— How to complete this task —
I'd like the records transcribed exactly, leaving the images out.

════════════════════

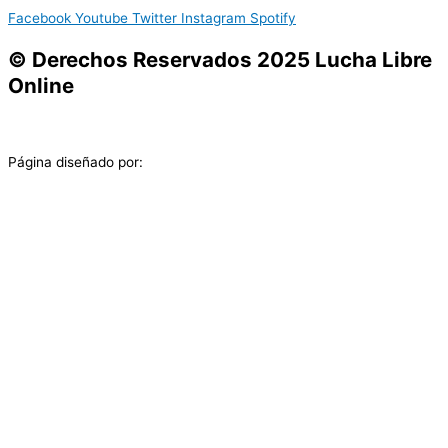
Facebook
Youtube
Twitter
Instagram
Spotify
© Derechos Reservados 2025 Lucha Libre
Online
Página diseñado por:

════════════════════

— Solution for this exercise —
Facebook
Youtube
Twitter
Instagram
Spotify
© Derechos Reservados 2025 Lucha Libre
Online
Página diseñado por:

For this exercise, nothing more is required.